In 2019, Byron and Dresden together produced about 35.2 terawatt-hours of electricity. Last year, Illinois wind-energy production was just 13.8 terawatt-hours and solar production was even lower at 0.3 terawatt-hours. That means that Byron and Dresden are producing more than twice as much electricity as all the wind turbines and solar panels in Illinois. Because wind and solar are intermittent technologies, with low capacity factors (generation per unit of capacity) compared to natural gas and nuclear power, they require far more capacity than the technology they are replacing to provide equivalent power. Even then, wind and solar power cannot be relied on 24/7 to meet demand because they are dependent on the wind and sun, which utility operators cannot control; so, their power is not reliable.

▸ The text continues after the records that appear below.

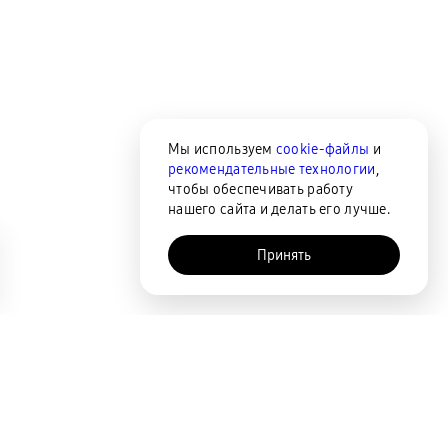
Мы используем
cookie-файлы
и
рекомендательные технологии
,
чтобы обеспечивать работу
нашего сайта и делать его лучше.
Принять
AI-помощник
Сортировка
По популярности
Цена по возрастанию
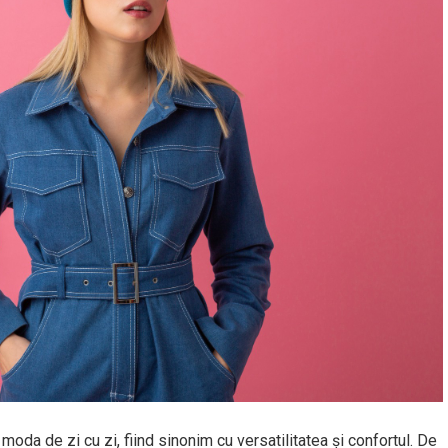
oda de zi cu zi, fiind sinonim cu versatilitatea și confortul. De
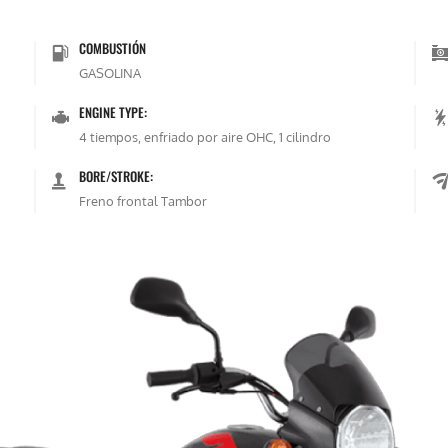
COMBUSTIÓN
GASOLINA
ENGINE TYPE:
4 tiempos, enfriado por aire OHC, 1 cilindro
BORE/STROKE:
Freno frontal Tambor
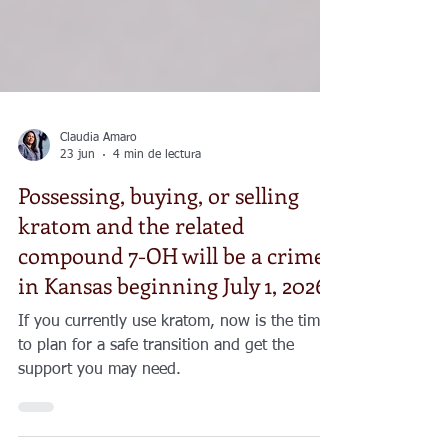
Claudia Amaro
23 jun
4 min de lectura
Possessing, buying, or selling
kratom and the related
compound 7-OH will be a crime
in Kansas beginning July 1, 2026
If you currently use kratom, now is the time
to plan for a safe transition and get the
support you may need.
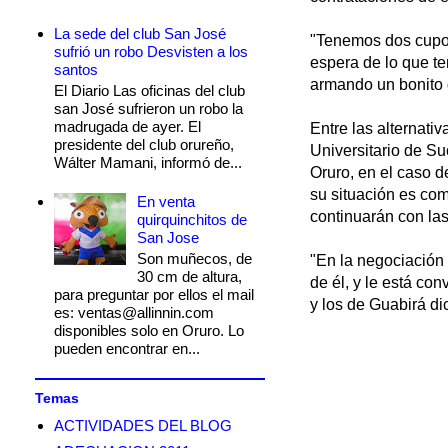
La sede del club San José
"Tenemos dos cupos
sufrió un robo Desvisten a los
espera de lo que t
santos
armando un bonito g
El Diario Las oficinas del club
san José sufrieron un robo la
madrugada de ayer. El
Entre las alternativ
presidente del club orureño,
Universitario de Su
Wálter Mamani, informó de...
Oruro, en el caso 
su situación es com
En venta
continuarán con las
quirquinchitos de
San Jose
Son muñecos, de
"En la negociación
30 cm de altura,
de él, y le está co
para preguntar por ellos el mail
y los de Guabirá di
es: ventas@allinnin.com
disponibles solo en Oruro. Lo
pueden encontrar en...
Temas
ACTIVIDADES DEL BLOG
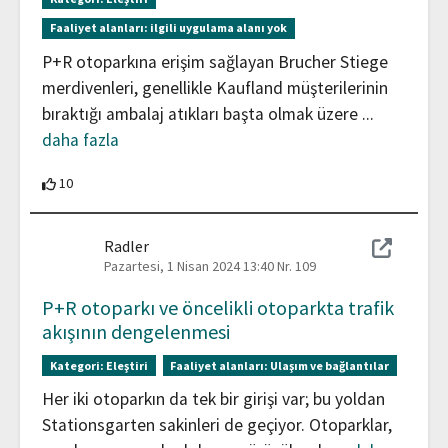
Faaliyet alanları:
ilgili uygulama alanı yok
P+R otoparkına erişim sağlayan Brucher Stiege
merdivenleri, genellikle Kaufland müşterilerinin
bıraktığı ambalaj atıkları başta olmak üzere
...
daha fazla
10 Katılımcılar bu katkıyı destekliyor
10
Radler
Pazartesi, 1 Nisan 2024 13:40
Nr. 109
P+R otoparkı ve öncelikli otoparkta trafik
akışının dengelenmesi
Kategori:
Eleştiri
Faaliyet alanları:
Ulaşım ve bağlantılar
Her iki otoparkın da tek bir girişi var; bu yoldan
Stationsgarten sakinleri de geçiyor. Otoparklar,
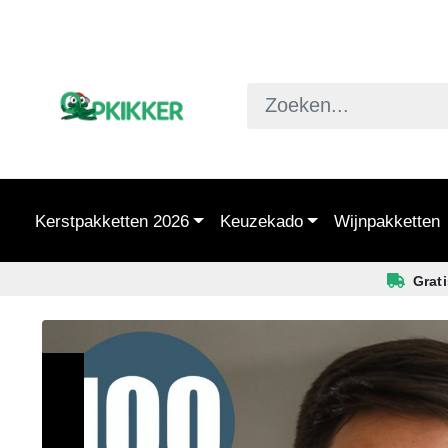
Kerstpakketten 2026
Keuzekado
Wijnpakketten
Grat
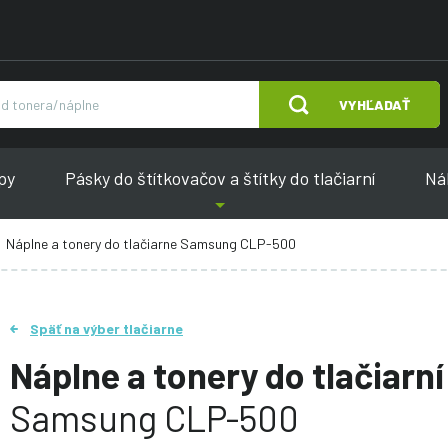
VYHĽADAŤ
py
Pásky do štítkovačov a štítky do tlačiarní
Náh
Náplne a tonery do tlačiarne Samsung CLP-500
Späť na výber tlačiarne
Náplne a tonery do tlačiarní
Samsung CLP-500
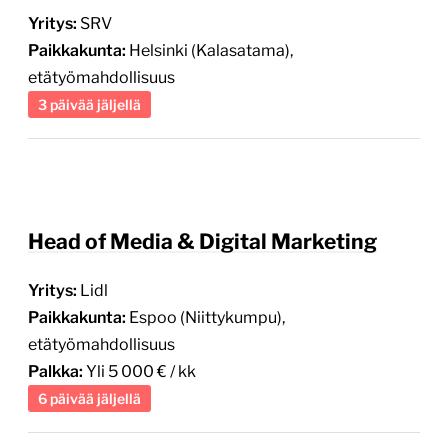
Yritys:
SRV
Paikkakunta:
Helsinki (Kalasatama),
etätyömahdollisuus
3 päivää jäljellä
Head of Media & Digital Marketing
Yritys:
Lidl
Paikkakunta:
Espoo (Niittykumpu),
etätyömahdollisuus
Palkka:
Yli 5 000 € / kk
6 päivää jäljellä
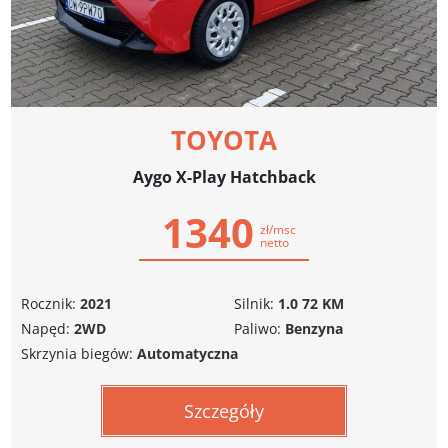
TOYOTA
Aygo X-Play Hatchback
1340
zł/msc
netto
Rocznik:
2021
Silnik:
1.0 72 KM
Napęd:
2WD
Paliwo:
Benzyna
Skrzynia biegów:
Automatyczna
Szczegóły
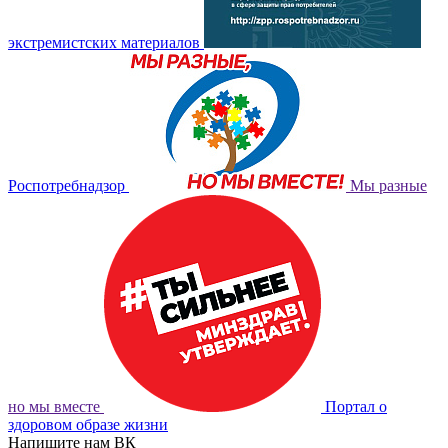
экстремистских материалов
Роспотребнадзор
Мы разные
но мы вместе
Портал о
здоровом образе жизни
Напишите нам ВК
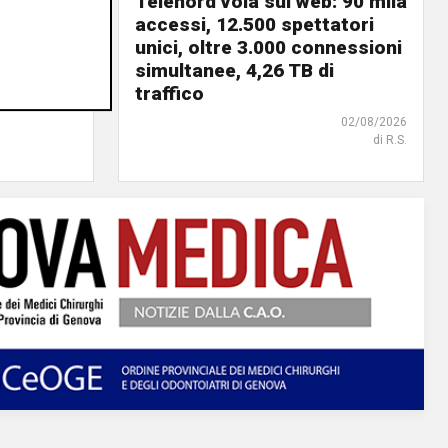
 vele:
Telenord vola sul web: 90 mila
a rinnovi
accessi, 12.500 spettatori
unici, oltre 3.000 connessioni
03/08/2026
simultanee, 4,26 TB di
di F.S.
traffico
02/08/2026
di R.S.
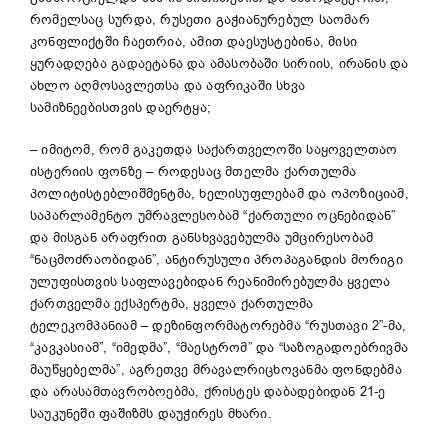
რომელსაც სურდა, რუსეთი გაჭიანურებულ საომარ
კონფლიქტში ჩაეთრია, ამით დაესუსტებინა, მისი
ყურადღება გადაეტანა და ამასობაში სირიის, ირანის და
ახლო აღმოსავლეთსა და აფრიკაში სხვა
სამიზნეებისთვის დაერტყა;
– იმიტომ, რომ გაკეთდა საქართველოში საყოველთაო
ისტერიის ფონზე – როდესაც მთელმა ქართულმა
პოლიტისტებლიშმენტმა, ხელისუფლებამ და ოპოზიციამ,
საპარლამენტო უმრავლესობამ “ქართული ოცნებიდან”
და მისგან არაფრით განსხვავებულმა უმცირესობამ
“ნაცმოძრაობიდან”, ანტირუსული პროპაგანდის მორიგი
ულუფისთვის საფლავებიდან რეანიმირებულმა ყველა
ქართველმა ექსპერტმა, ყველა ქართულმა
ტელეკომპანიამ – დეზინფორმატორებმა “რუსთავი 2”-მა,
“კავკასიამ”, “იმედმა”, “მაესტრომ” და “საზოგადოებრივმა
მაუწყებელმა”, აგრეთვე მრავალრიცხოვანმა ფონდებმა
და არასამთავრობოებმა, ქრისტეს დაბადებიდან 21-ე
საუკუნეში ფაშიზმს დაუჭირეს მხარი.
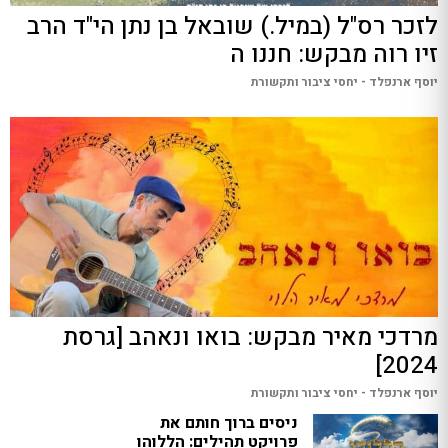
לזכר רס"ל (במיל.) שובאל בן נתן הי"ד הרב
זיו רוה מבקש: חננו ה
יוסף ארנפלד - יחסי ציבור ותקשורת
מרדכי מאיר מבקש: בואו ונאהב [גרסת
2024]
יוסף ארנפלד - יחסי ציבור ותקשורת
ניסים ברוך חותם את
פרויקט תהילים: הללוהו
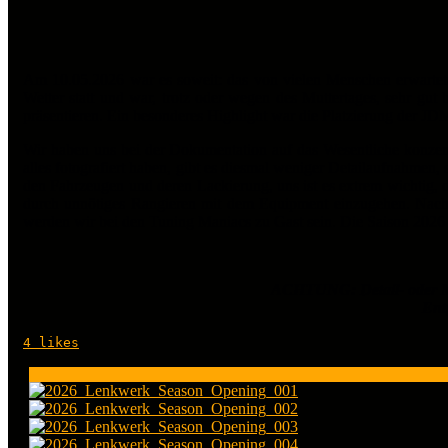
Am 10.05.2026 war es soweit: das von vielen Menschen erwartet
Wetter statt und war, trotz oder wegen des Muttertages, sehr gu
präsentieren. Ein besonderes Highlight war die Platzierung der J
Wir haben uns bei der Dokumentation auf das Wesentliche konzentr
alles fotografiert haben, gibt es diesmal weniger Detailaufnahmen
den Fahrzeugen und deren Lackierung, uns ist es extrem wichtig,
durch unnötiges Rangieren mit dem Equipment einzugehen.
Nach
werden wir bei den Tuning Maniacs zu Gast sein. Die Saison 2026 
ACHTUNG: Detail- oder M
Entf
4
likes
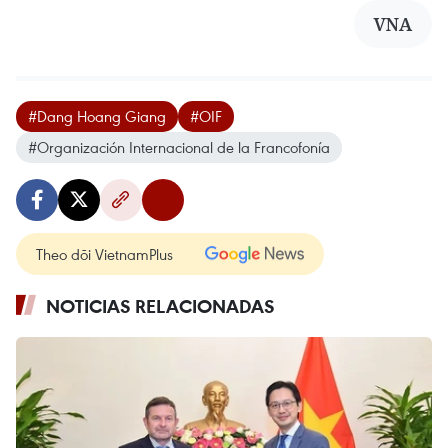
VNA
#Dang Hoang Giang
#OIF
#Organización Internacional de la Francofonía
Theo dõi VietnamPlus
NOTICIAS RELACIONADAS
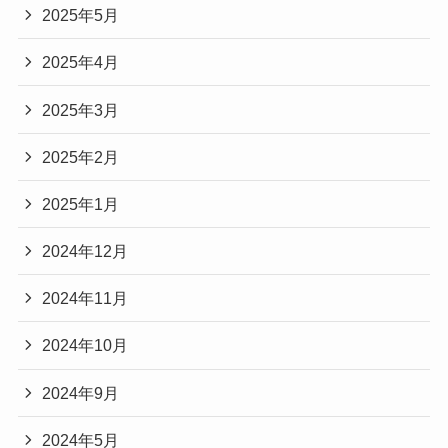
2025年5月
2025年4月
2025年3月
2025年2月
2025年1月
2024年12月
2024年11月
2024年10月
2024年9月
2024年5月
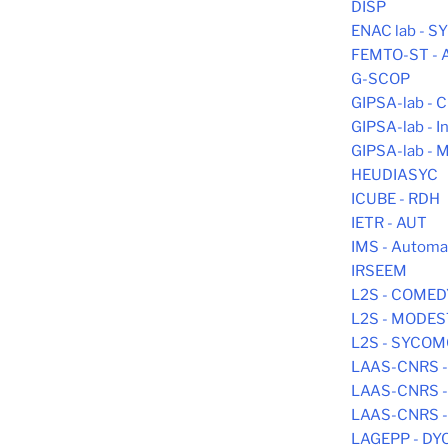
DISP
ENAC lab - 
FEMTO-ST -
G-SCOP
GIPSA-lab -
GIPSA-lab - In
GIPSA-lab -
HEUDIASYC
ICUBE - RDH
IETR - AUT
IMS - Automa
IRSEEM
L2S - COMED
L2S - MODE
L2S - SYCO
LAAS-CNRS -
LAAS-CNRS 
LAAS-CNRS -
LAGEPP - DY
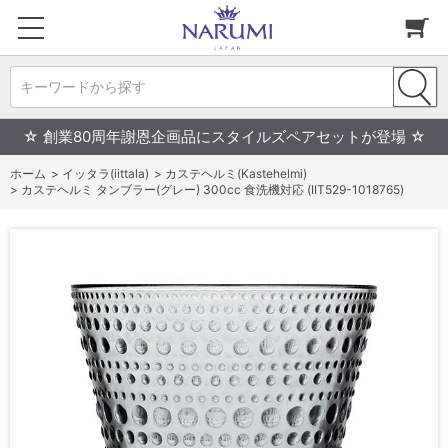
キーワードから探す
☆ 創業80周年謝恩企画品にスタイルズペアセットが登場 ☆
ホーム
>
イッタラ(iittala)
>
カステヘルミ(Kastehelmi)
>
カステヘルミ タンブラー(グレー) 300cc 食洗機対応 (IIT529-1018765)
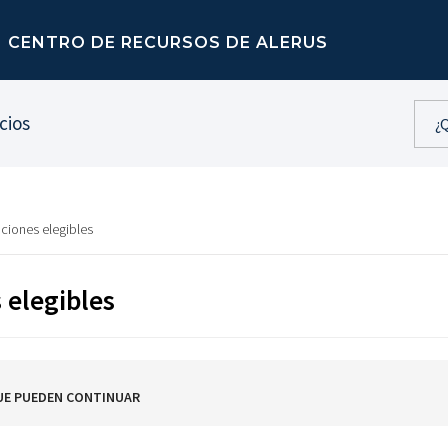
CENTRO DE RECURSOS DE ALERUS
cios
ciones elegibles
 elegibles
UE PUEDEN CONTINUAR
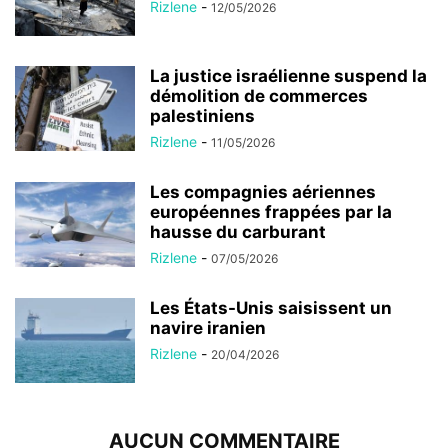
Rizlene
-
12/05/2026
La justice israélienne suspend la
démolition de commerces
palestiniens
Rizlene
-
11/05/2026
Les compagnies aériennes
européennes frappées par la
hausse du carburant
Rizlene
-
07/05/2026
Les États-Unis saisissent un
navire iranien
Rizlene
-
20/04/2026
AUCUN COMMENTAIRE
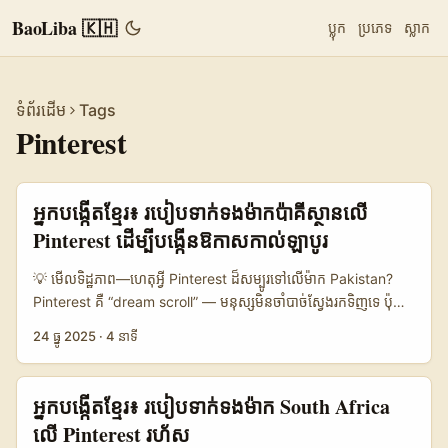
BaoLiba 🇰🇭
ប្លុក
ប្រភេទ
ស្លាក
ទំព័រដើម
Tags
Pinterest
អ្នកបង្កើតខ្មែរ៖ របៀបទាក់ទងម៉ាកប៉ាគីស្ថានលើ
Pinterest ដើម្បីបង្កើនឱកាសកាល់ឡាបូរ
💡 មើលទិដ្ឋភាព—ហេតុអ្វី Pinterest ដ៏សម្បូរទៅលើម៉ាក Pakistan?
Pinterest គឺ “dream scroll” — មនុស្សមិនចាំបាច់ស្វែងរកទិញទេ ប៉ុន្តែ
ពួកគេចាប់អារម្មណ៍ពីភាពច្នៃប្រឌិត និងកាតាឡុកដែលអាចបម្លែងទៅការ​ទិញ
24 ធ្នូ 2025
·
4 នាទី
បាន។ តាមការសង្កេតពីកម្មវិធីពាណិជ្ជកម្មពិភពលោក — Marriott និងក្រុម
ហ៊ុនរាយបានប្រើ Pinterest ដើម្បីផ្លាស់ប្តូរជំនួយចេតនា inspiration →
purchase។ ករណី Nykaa និង Tira ដែលយើងយល់ពី Reference
អ្នកបង្កើតខ្មែរ៖ របៀបទាក់ទងម៉ាក South Africa
Content បង្ហាញថា ម៉ាកអាចប្រើ influencer formats (GRWM,
លើ Pinterest រហ័ស
unboxing, quick-hit reels) ដើម្បីដាក់កាដោយផ្នែកនៃ sale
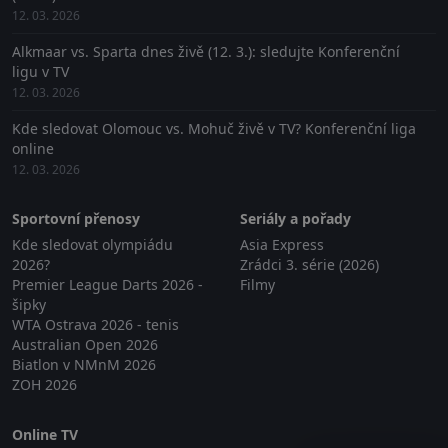
12. 03. 2026
Alkmaar vs. Sparta dnes živě (12. 3.): sledujte Konferenční
ligu v TV
12. 03. 2026
Kde sledovat Olomouc vs. Mohuč živě v TV? Konferenční liga
online
12. 03. 2026
Sportovní přenosy
Seriály a pořady
Kde sledovat olympiádu
Asia Express
2026?
Zrádci 3. série (2026)
Premier League Darts 2026 -
Filmy
šipky
WTA Ostrava 2026 - tenis
Australian Open 2026
Biatlon v NMnM 2026
ZOH 2026
Online TV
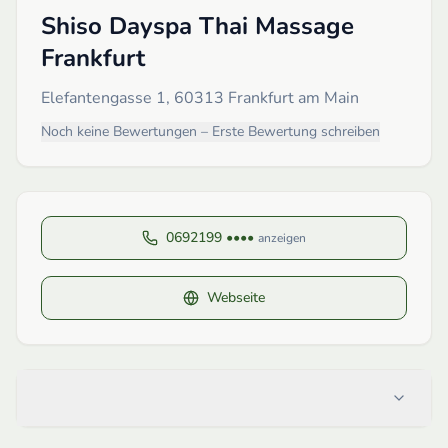
Shiso Dayspa Thai Massage
Frankfurt
Elefantengasse 1, 60313 Frankfurt am Main
Noch keine Bewertungen – Erste Bewertung schreiben
0692199 ••••
anzeigen
Webseite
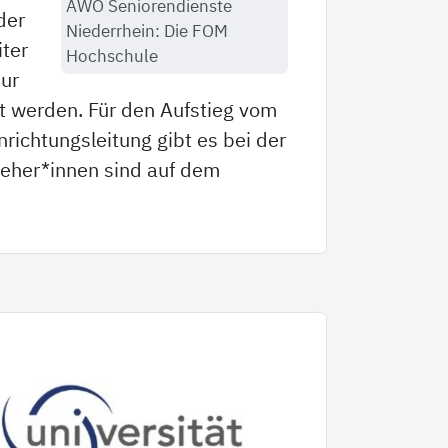
AWO Seniorendienste
der
Niederrhein: Die FOM
iter
Hochschule
nur
igt werden. Für den Aufstieg vom
richtungsleitung gibt es bei der
ieher*innen sind auf dem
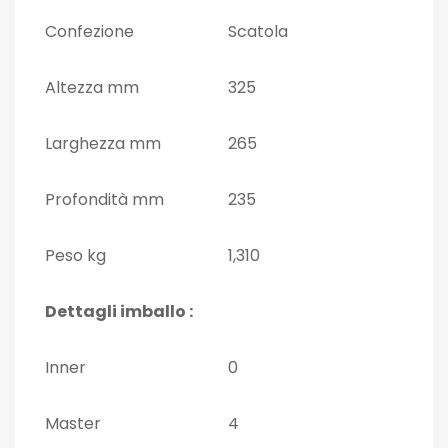
Confezione
Scatola
Altezza mm
325
Larghezza mm
265
Profondità mm
235
Peso kg
1,310
Dettagli imballo :
Inner
0
Master
4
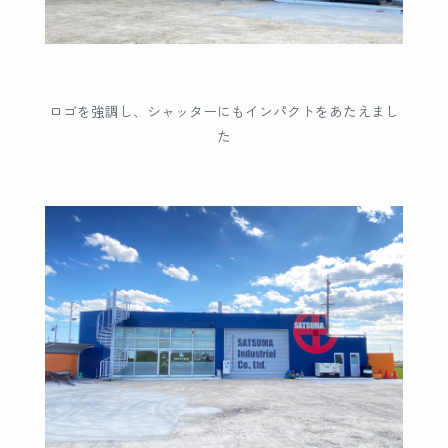
ロゴを強調し、シャッターにもインパクトをあたえまし
た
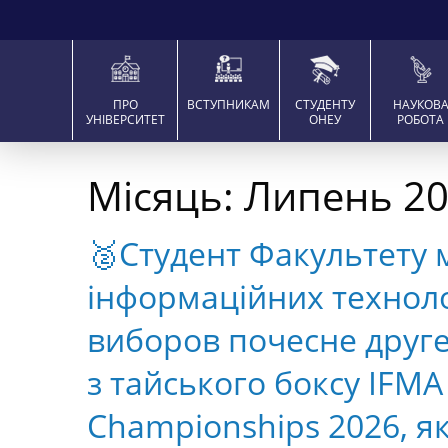
ПРО
ВСТУПНИКАМ
СТУДЕНТУ
НАУКОВ
УНІВЕРСИТЕТ
ОНЕУ
РОБОТА
Місяць:
Липень 2
🥈Студент Факультету 
інформаційних техноло
виборов почесне друге 
з тайського боксу IFMA
Championships 2026, я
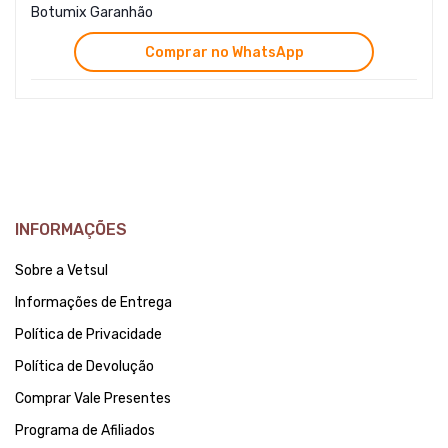
Botumix Garanhão
Comprar no WhatsApp
INFORMAÇÕES
Sobre a Vetsul
Informações de Entrega
Política de Privacidade
Política de Devolução
Comprar Vale Presentes
Programa de Afiliados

If Biden seriously intends to meet his “clean energy” standard by 2035, he will have to replace more than the 62 percent of the generation that we now primarily get from coal and natural gas with renewable energy, unless he can stop existing nuclear units from being shuttered. Further, the land requirements would be astronomical. Wind turbines require 360 times more land to generate the same amount of power as nuclear power. Roughly the same land requirement difference applies to coal and natural gas, as coal and natural gas land requirements are similar to that of nuclear power.
A nuclear energy facility has a small area footprint, requiring about 1.3 square miles per 1,000 megawatts of installed capacity. Nuclear plants have an average capacity factor of 90 percent, much higher than intermittent sources like wind and solar. Wind farm capacity factors range from 32 to 47 percent, depending on differences in wind resources and improvements in turbine technology. Solar PV capacity factors also vary based on location and technology, from 17 to 28 percent.
Taking these factors into account, a wind farm would need an installed capacity between 1,900 megawatts and 2,800 megawatts to generate the same amount of electricity in a year as a 1,000-megawatt nuclear energy facility. Such a facility would require between 260 square miles and 360 square miles of land. A solar PV facility would need an installed capacity of 3,300 megawatts and 5,400 megawatts to match a 1,000-megawatt nuclear facility’s output, requiring between 45 and 75 square miles.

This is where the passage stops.